On regarde parce : Le rôle d’Issa est assez introverti, doux et ne demande qu’à s’épanouir. Elle écrit et chante des raps dans sa voiture ou sous la douche et le fait est que….. on a clairement envie qu’elle cartonne. Alors on regarde pour être présent quand elle se révèlera (finger crossed).
Quand regarder ? : Le soir entre meufs, peut-être ? Quand on a fini toutes les bouteilles de proseco et qu’on a plus grand chose à se raconter. On se materait pas une série ? Ouais tu proposes quoi ? Insecure ? Voilà. Une sorte de “Girls”, sans le cul de Lena Dunham…

BIG LITTLE LIES

Prendre un peu de Desperate Housewives, un peu de Bloodline, saupoudrer d’un soupçon de Revenge en malaxant le tout avec un casting à faire chialer Robert Altman et pouf, vous obtenez Big Little Lies, la nouvelle série réunissant Reese Witherspoon, Nicole Kidman, Shailene Woodley et tout un tas d’autres têtes super connues.

Genre : Meurtre, comédie dramatique, comédie de femmes au foyer qui se détestent, famille (mais famille made in USA, hein)
Pitch : Monterey, une petite bourgade de trente mille habitants au sud de Santa Cruz, en Californie. Un meurtre est commis. Qui est mort ? Qui est l’assassin ? Que s’est-il passer ? Personne ne sait encore et a priori il va falloir attendre la fin de la saison pour comprendre et tout remettre dans l’ordre. En attendant, invitez-vous dans les routines inquiétantes de nos quatre protagonistes principales, aussi chtarbées que mystérieuses…
On regarde parce que : Reese Witherspoon est tellement géniale en hystéro de sortie d’école. Parce que Desperate nous manque un peu tous les jours, il faut bien le dire. Parce qu’une fois qu’on a regarder le premier épisode et qu’on sait qu’il y a eu un meurtre, bah on est comme tout le monde : on veut savoir ce qui s’est passé !
Quand regarder ? : Quand les gosses sont à l’école et que vous faites croire à tout le monde que vous êtes partie au yoga…

BETTER THINGS

(A ne pas confondre avec Stranger Things. Bah ouais.) 
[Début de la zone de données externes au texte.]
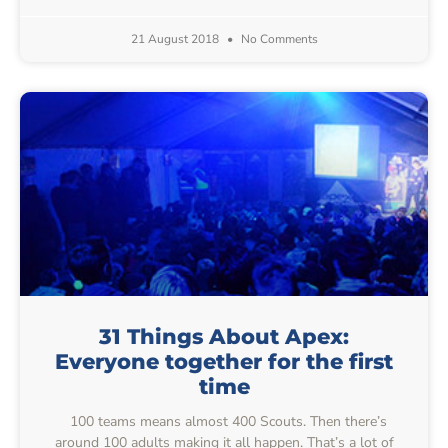
21 August 2018
No Comments
31 Things About Apex:
Everyone together for the first
time
100 teams means almost 400 Scouts. Then there’s
around 100 adults making it all happen. That’s a lot of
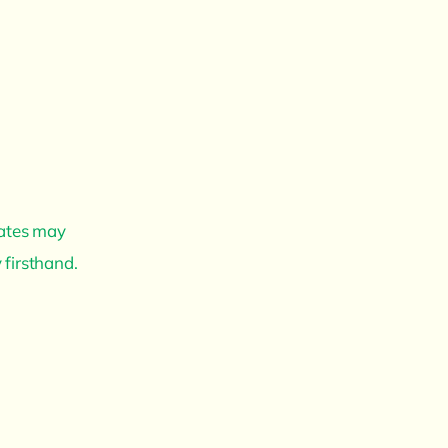
dates may
 firsthand.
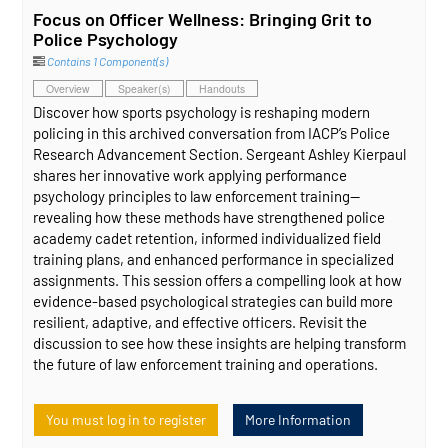
Focus on Officer Wellness: Bringing Grit to
Police Psychology
Contains 1 Component(s)
Overview
Speaker(s)
Handouts
Discover how sports psychology is reshaping modern
policing in this archived conversation from IACP’s Police
Research Advancement Section. Sergeant Ashley Kierpaul
shares her innovative work applying performance
psychology principles to law enforcement training—
revealing how these methods have strengthened police
academy cadet retention, informed individualized field
training plans, and enhanced performance in specialized
assignments. This session offers a compelling look at how
evidence‑based psychological strategies can build more
resilient, adaptive, and effective officers. Revisit the
discussion to see how these insights are helping transform
the future of law enforcement training and operations.
You must log in to register
More Information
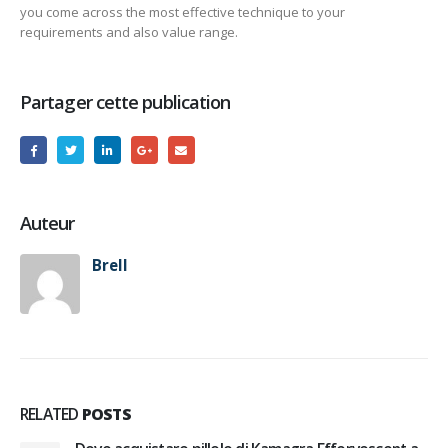
you come across the most effective technique to your
requirements and also value range.
Partager cette publication
Auteur
Brell
RELATED
POSTS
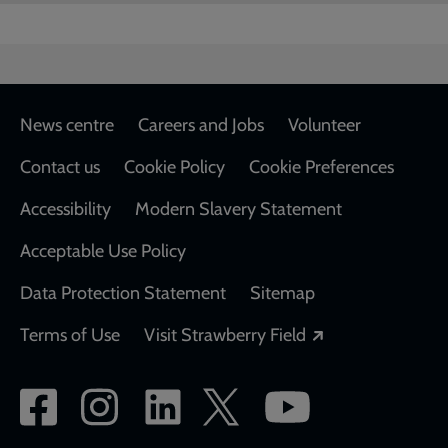
Footer
News centre
Careers and Jobs
Volunteer
Contact us
Cookie Policy
Cookie Preferences
Accessibility
Modern Slavery Statement
Acceptable Use Policy
Data Protection Statement
Sitemap
Opens in a new
Terms of Use
Visit Strawberry Field
Social
network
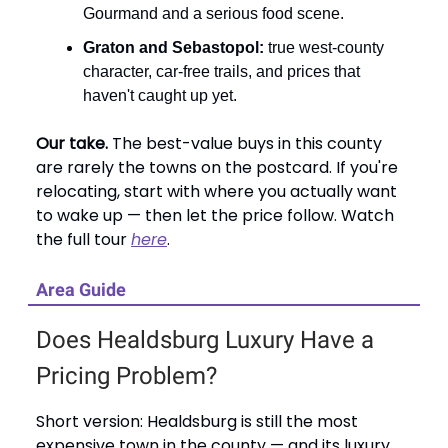
Gourmand and a serious food scene.
Graton and Sebastopol:
true west-county
character, car-free trails, and prices that
haven't caught up yet.
Our take.
The best-value buys in this county
are rarely the towns on the postcard. If you're
relocating, start with where you actually want
to wake up — then let the price follow. Watch
the full tour
here
.
Area Guide
Does Healdsburg Luxury Have a
Pricing Problem?
Short version: Healdsburg is still the most
expensive town in the county — and its luxury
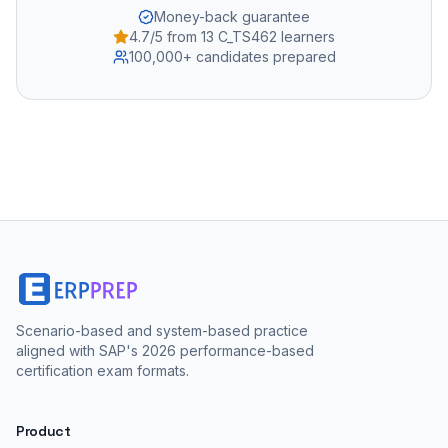
Money-back guarantee
4.7/5 from 13 C_TS462 learners
100,000+ candidates prepared
Scenario-based and system-based practice
aligned with SAP's 2026 performance-based
certification exam formats.
Product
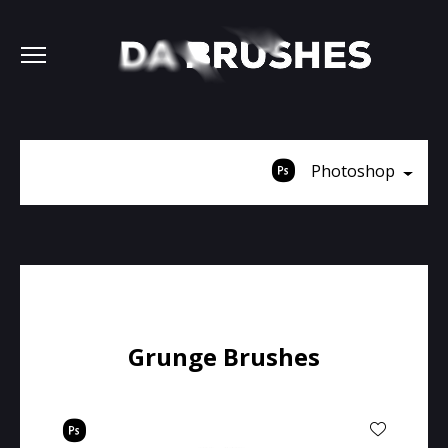
Photoshop
Grunge Brushes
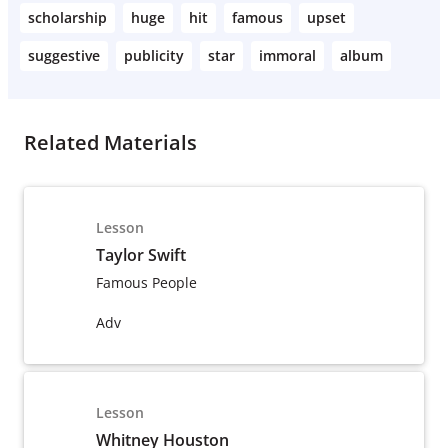
scholarship
huge
hit
famous
upset
suggestive
publicity
star
immoral
album
Related Materials
Lesson
Taylor Swift
Famous People
Adv
Lesson
Whitney Houston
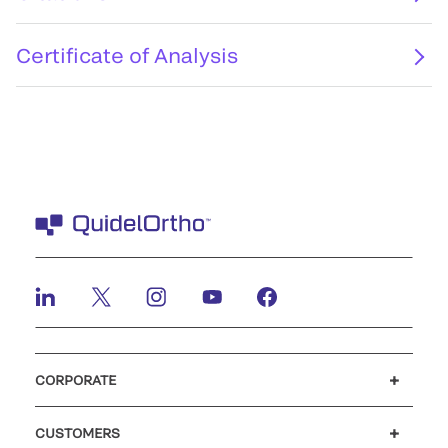
Certificate of Analysis
CORPORATE
Careers
Investors
Newsroom
Our code of conduct
CUSTOMERS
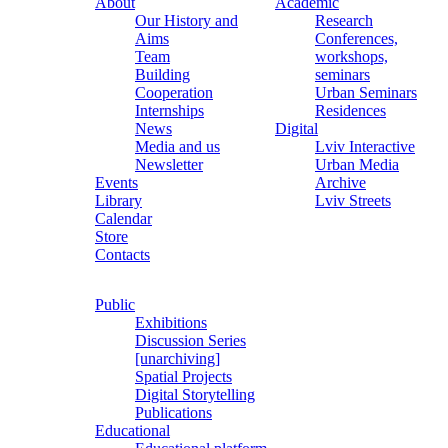
About
Academic
Our History and
Research
Aims
Conferences,
Team
workshops,
Building
seminars
Cooperation
Urban Seminars
Internships
Residences
News
Digital
Media and us
Lviv Interactive
Newsletter
Urban Media
Events
Archive
Library
Lviv Streets
Calendar
Store
Contacts
Public
Exhibitions
Discussion Series
[unarchiving]
Spatial Projects
Digital Storytelling
Publications
Educational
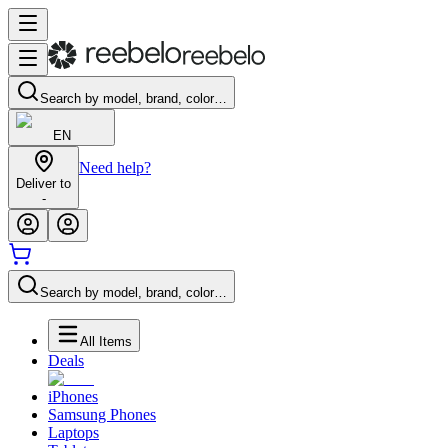
Search by model, brand, color…
EN
Need help?
Deliver to
-
Search by model, brand, color…
All Items
Deals
iPhones
Samsung Phones
Laptops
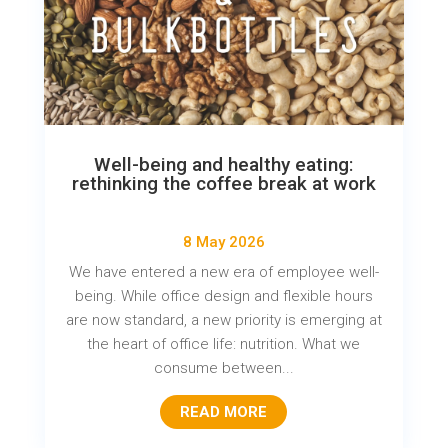
Well-being and healthy eating:
rethinking the coffee break at work
8 May 2026
We have entered a new era of employee well-
being. While office design and flexible hours
are now standard, a new priority is emerging at
the heart of office life: nutrition. What we
consume between...
READ MORE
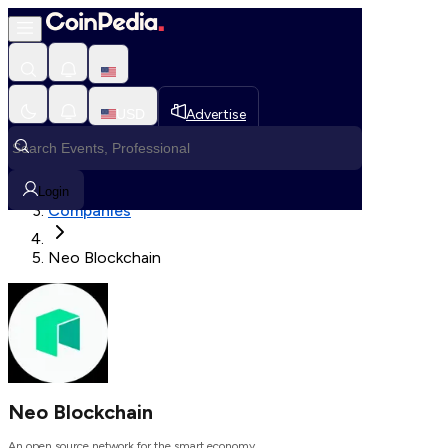
Loading, Please wait...
USD
Advertise
Loading in progress
Home
Login
Companies
Neo Blockchain
Neo Blockchain
An open source network for the smart economy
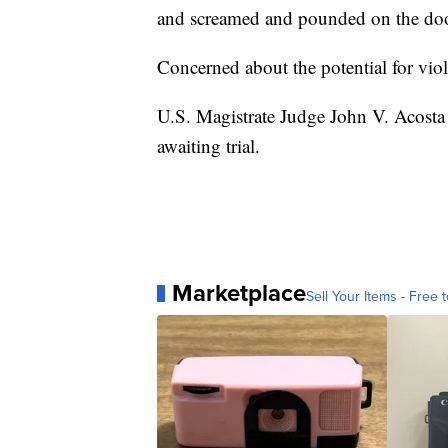
and screamed and pounded on the door
Concerned about the potential for viol
U.S. Magistrate Judge John V. Acosta
awaiting trial.
Marketplace
Sell Your Items - Free t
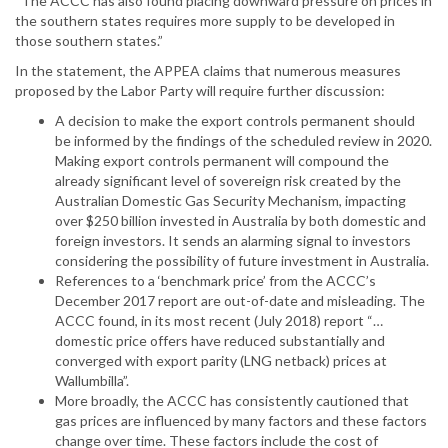
“The ACCC has also found placing downward pressure on prices in
the southern states requires more supply to be developed in
those southern states.”
In the statement, the APPEA claims that numerous measures
proposed by the Labor Party will require further discussion:
A decision to make the export controls permanent should
be informed by the findings of the scheduled review in 2020.
Making export controls permanent will compound the
already significant level of sovereign risk created by the
Australian Domestic Gas Security Mechanism, impacting
over $250 billion invested in Australia by both domestic and
foreign investors. It sends an alarming signal to investors
considering the possibility of future investment in Australia.
References to a ‘benchmark price’ from the ACCC’s
December 2017 report are out-of-date and misleading. The
ACCC found, in its most recent (July 2018) report “…
domestic price offers have reduced substantially and
converged with export parity (LNG netback) prices at
Wallumbilla”.
More broadly, the ACCC has consistently cautioned that
gas prices are influenced by many factors and these factors
change over time. These factors include the cost of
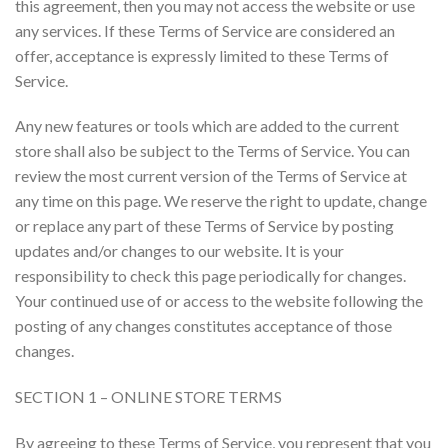
this agreement, then you may not access the website or use
any services. If these Terms of Service are considered an
offer, acceptance is expressly limited to these Terms of
Service.
Any new features or tools which are added to the current
store shall also be subject to the Terms of Service. You can
review the most current version of the Terms of Service at
any time on this page. We reserve the right to update, change
or replace any part of these Terms of Service by posting
updates and/or changes to our website. It is your
responsibility to check this page periodically for changes.
Your continued use of or access to the website following the
posting of any changes constitutes acceptance of those
changes.
SECTION 1 – ONLINE STORE TERMS
By agreeing to these Terms of Service, you represent that you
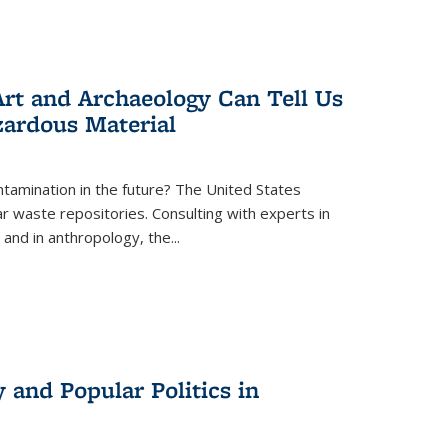
rt and Archaeology Can Tell Us
zardous Material
tamination in the future? The United States
r waste repositories. Consulting with experts in
 and in anthropology, the
...
 and Popular Politics in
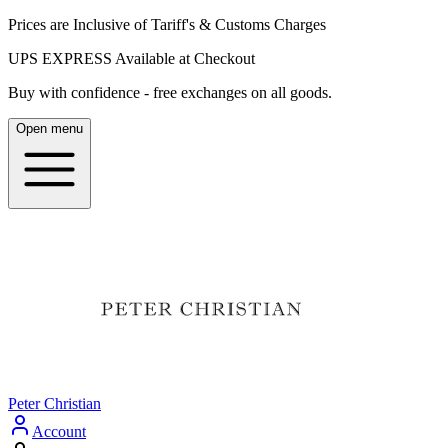
Prices are Inclusive of Tariff's & Customs Charges
UPS EXPRESS Available at Checkout
Buy with confidence - free exchanges on all goods.
Open menu
Peter Christian
Account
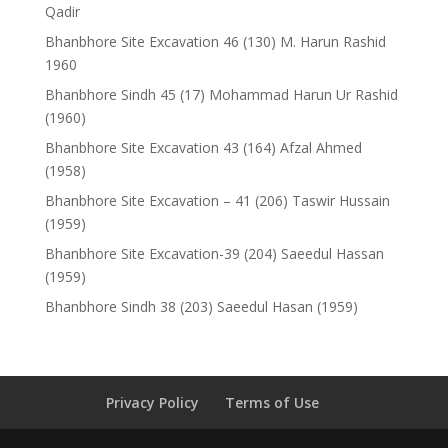
Qadir
Bhanbhore Site Excavation 46 (130) M. Harun Rashid
1960
Bhanbhore Sindh 45 (17) Mohammad Harun Ur Rashid
(1960)
Bhanbhore Site Excavation 43 (164) Afzal Ahmed
(1958)
Bhanbhore Site Excavation – 41 (206) Taswir Hussain
(1959)
Bhanbhore Site Excavation-39 (204) Saeedul Hassan
(1959)
Bhanbhore Sindh 38 (203) Saeedul Hasan (1959)
Privacy Policy
Terms of Use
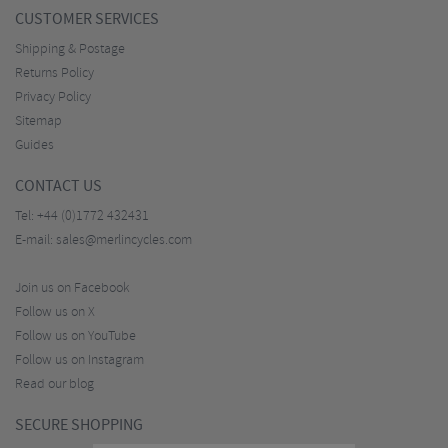
CUSTOMER SERVICES
Shipping & Postage
Returns Policy
Privacy Policy
Sitemap
Guides
CONTACT US
Tel:
+44 (0)1772 432431
E-mail:
sales@merlincycles.com
Join us on Facebook
Follow us on X
Follow us on YouTube
Follow us on Instagram
Read our blog
SECURE SHOPPING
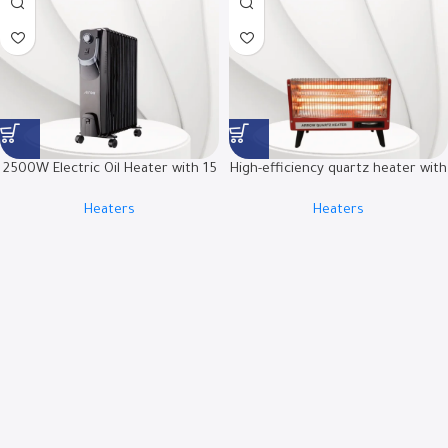
2500W Electric Oil Heater with 15
High-efficiency quartz heater with
Fins and Adjustable Thermostat |
tip-over safety switch | RO-
Heaters
Heaters
RO-15OHSB
CP2400H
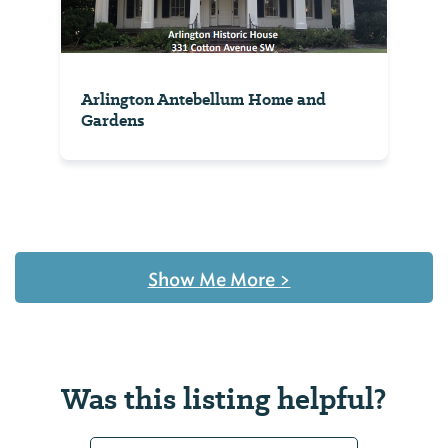
Arlington Antebellum Home and
Gardens
Show Me More
>
Was this listing helpful?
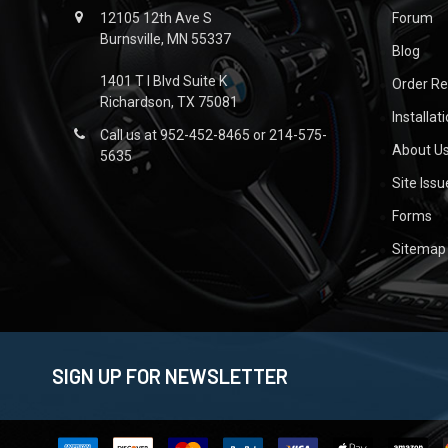
12105 12th Ave S
Forum
Burnsville, MN 55337
Blog
1401 T I Blvd Suite K
Order R
Richardson, TX 75081
Installat
Call us at 952-452-8465 or 214-575-
About U
5635
Site Iss
Forms
Sitemap
SIGN UP FOR NEWSLETTER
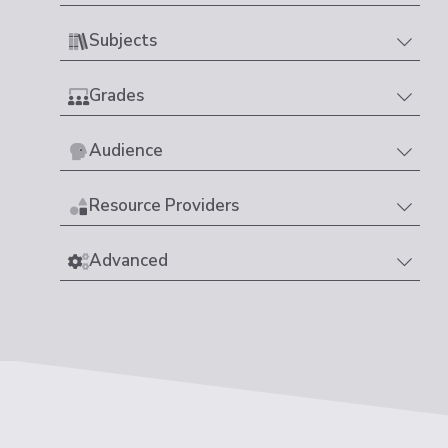
Subjects
Grades
Audience
Resource Providers
Advanced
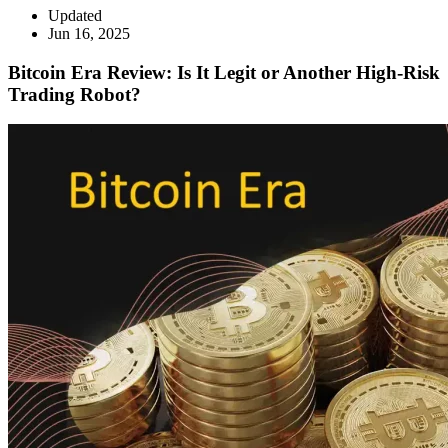
Updated
Jun 16, 2025
Bitcoin Era Review: Is It Legit or Another High-Risk
Trading Robot?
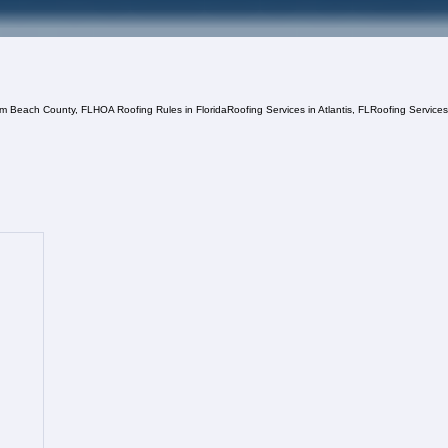
lm Beach County, FL
HOA Roofing Rules in Florida
Roofing Services in Atlantis, FL
Roofing Service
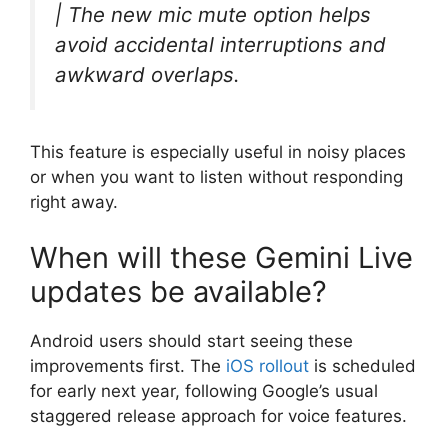
| The new mic mute option helps
avoid accidental interruptions and
awkward overlaps.
This feature is especially useful in noisy places
or when you want to listen without responding
right away.
When will these Gemini Live
updates be available?
Android users should start seeing these
improvements first. The
iOS rollout
is scheduled
for early next year, following Google’s usual
staggered release approach for voice features.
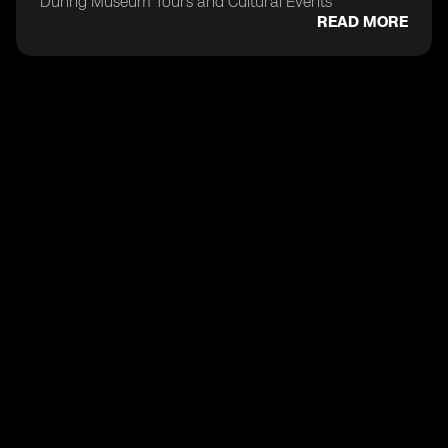
During Museum Tours and Cultural Events
READ MORE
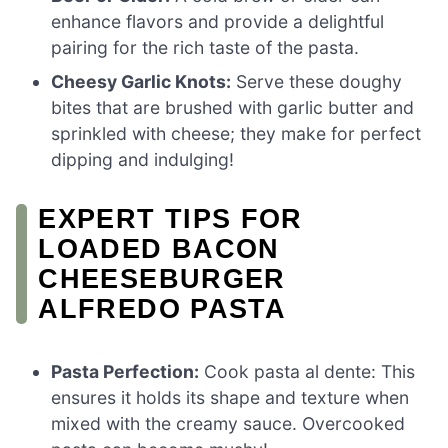
enhance flavors and provide a delightful
pairing for the rich taste of the pasta.
Cheesy Garlic Knots:
Serve these doughy
bites that are brushed with garlic butter and
sprinkled with cheese; they make for perfect
dipping and indulging!
EXPERT TIPS FOR
LOADED BACON
CHEESEBURGER
ALFREDO PASTA
Pasta Perfection:
Cook pasta al dente: This
ensures it holds its shape and texture when
mixed with the creamy sauce. Overcooked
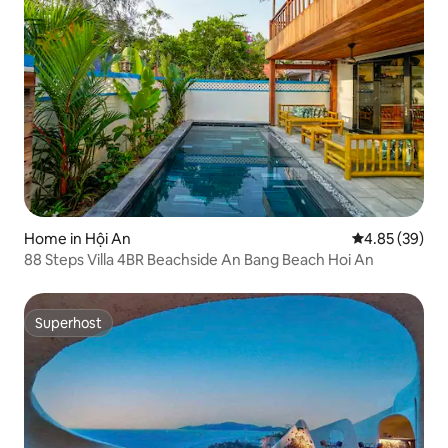
Home in Hội An
4.85 out of 5 
4.85 (39)
88 Steps Villa 4BR Beachside An Bang Beach Hoi An
Superhost
Superhost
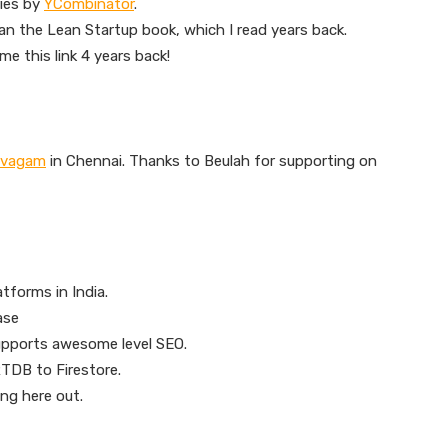
ies by
YCombinator
.
than the Lean Startup book, which I read years back.
e this link 4 years back!
avagam
in Chennai. Thanks to Beulah for supporting on
tforms in India.
ase
upports awesome level SEO.
TDB to Firestore.
ng here out.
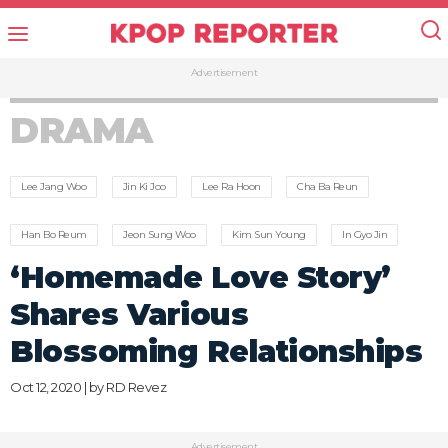
Advertisement
DRAMA
Lee Jang Woo
Jin Ki Joo
Lee Ra Hoon
Cha Ba Reun
Han Bo Reum
Jeon Sung Woo
Kim Sun Young
In Gyo Jin
‘Homemade Love Story’
Shares Various
Blossoming Relationships
Oct 12, 2020 | by
RD Revez
Advertisement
Genre : comédie, comédie dramatique, Hollywood et compagnie
Pitch : Le pendant féminin de la vie de Louis CK. Ok, plus précisément : voici venue la vie d’une mère célibataire qui élève trois enfants à Los Angeles tout en gérant sa vie d’actrice pas franchement débordée et en abordant tous les problèmes liés à la quarantaine (et ils sont plus nombreux qu’on le croit).
On regarde parce que : on adorait Pamela Adlon dans Louis CK et surtout dans Californication. Parce qu’il y a des guests dans à peu près chaque épisode et qu’ils y font limite de la figuration. Parce que le personnage de Sam Fox est décomplexée, nature et submergé de contrariétés comme vous et moi. On milite juste pour qu’elle arrête de porter ses jeans comme si elle était la gérante d’un bar de routiers sur une route perdue en Arizona.
Quand regarder ? : Prenez votre temps, ça vient de commencer et il n’y a qu’une saison. Un épisode par semaine pour commencer. Le mardi midi par exemple. Quand ça vous saoule de sortir déjeuner avec vos collègues et que vous avez envie de vous accorder un petit moment de bonheur avec votre carotte râpée.